Questo il testo integrale

 “Dopo la ratifica dei bilanci di assestamento 2020 e di previsione 2021 da parte del Consiglio Generale dell’Inpgi, in considerazione del quadro che ne è emerso, riteniamo sia ampiamente confermata la necessità di procedere sulla strada indicata, da ultimo, nel documento di indirizzo della politica dell’Istituto approvato a fine giugno.

Il settore dell’informazione e della comunicazione si sta trasformando a una velocità sempre maggiore, i suoi confini si allargano e vanno a comprendere nuovi perimetri, le professioni coinvolte aumentano e si trasformano, le caratteristiche stesse del giornalismo mutano sempre più”.

“È quindi necessario che tutte le parti in gioco, dagli Enti di categoria al Legislatore, contribuiscano in tempi rapidi a una ridefinizione del settore, delle professioni, delle definizioni di cosa sia giornalismo e di quali siano gli ambiti in cui lo si esercita.

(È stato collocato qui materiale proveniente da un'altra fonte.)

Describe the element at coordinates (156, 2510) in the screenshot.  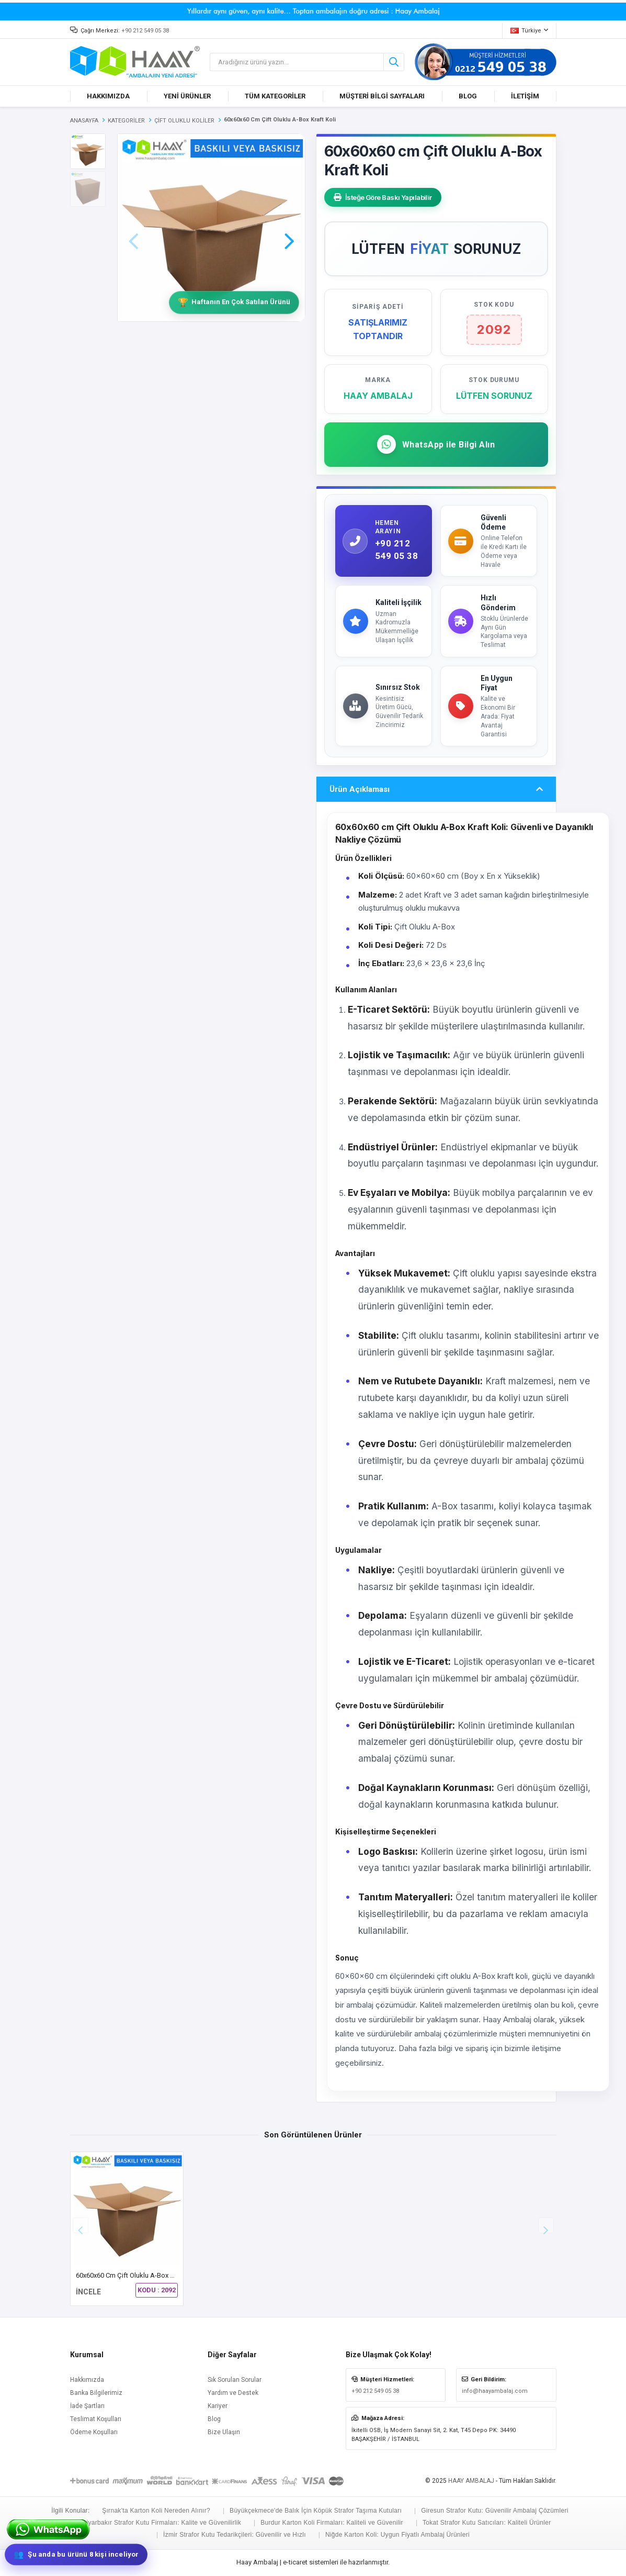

Solo questo allargamento e adeguamento ai tempi potrà permettere all’intero sistema di autogovernarsi e di sostenere i propri istituti di categoria arginando lo sbilancio tra le entrate contributive e le prestazioni previdenziali generato dalla crisi industriale che ha colpito il sistema dell’informazione e che è stato acuito dai troppi stati di crisi che hanno gravato sull’Istituto. Una situazione che rischia di degenerare ancora a causa della nuova corsa ai prepensionamenti che al Governo è stato chiesto di incentivare”.

“Oggi il giornalismo è sempre più fuori dalle redazioni svincolato dal rapporto di lavoro subordinato e reso sempre  più fragile da un precariato diffuso e mascherato surrettiziamente da collaborazioni coordinate e continuative e da prestazioni con partita Iva.

Allargare le platee è necessario per tenere insieme le diverse parti del sistema, dare risposte coerenti ed omogenee, rafforzare gli enti di categoria che devono continuare a garantire un sistema di tutele previdenziali e assistenziali costruito sulla peculiarità delle professioni chiamate a garantire il diritto all’informazione dei cittadini.

Solo in questo modo, facendo sistema, sarà possibile anche consolidare un settore industriale sferzato dalla crisi e travolto dalla trasformazione tecnologica dell’era digitale”.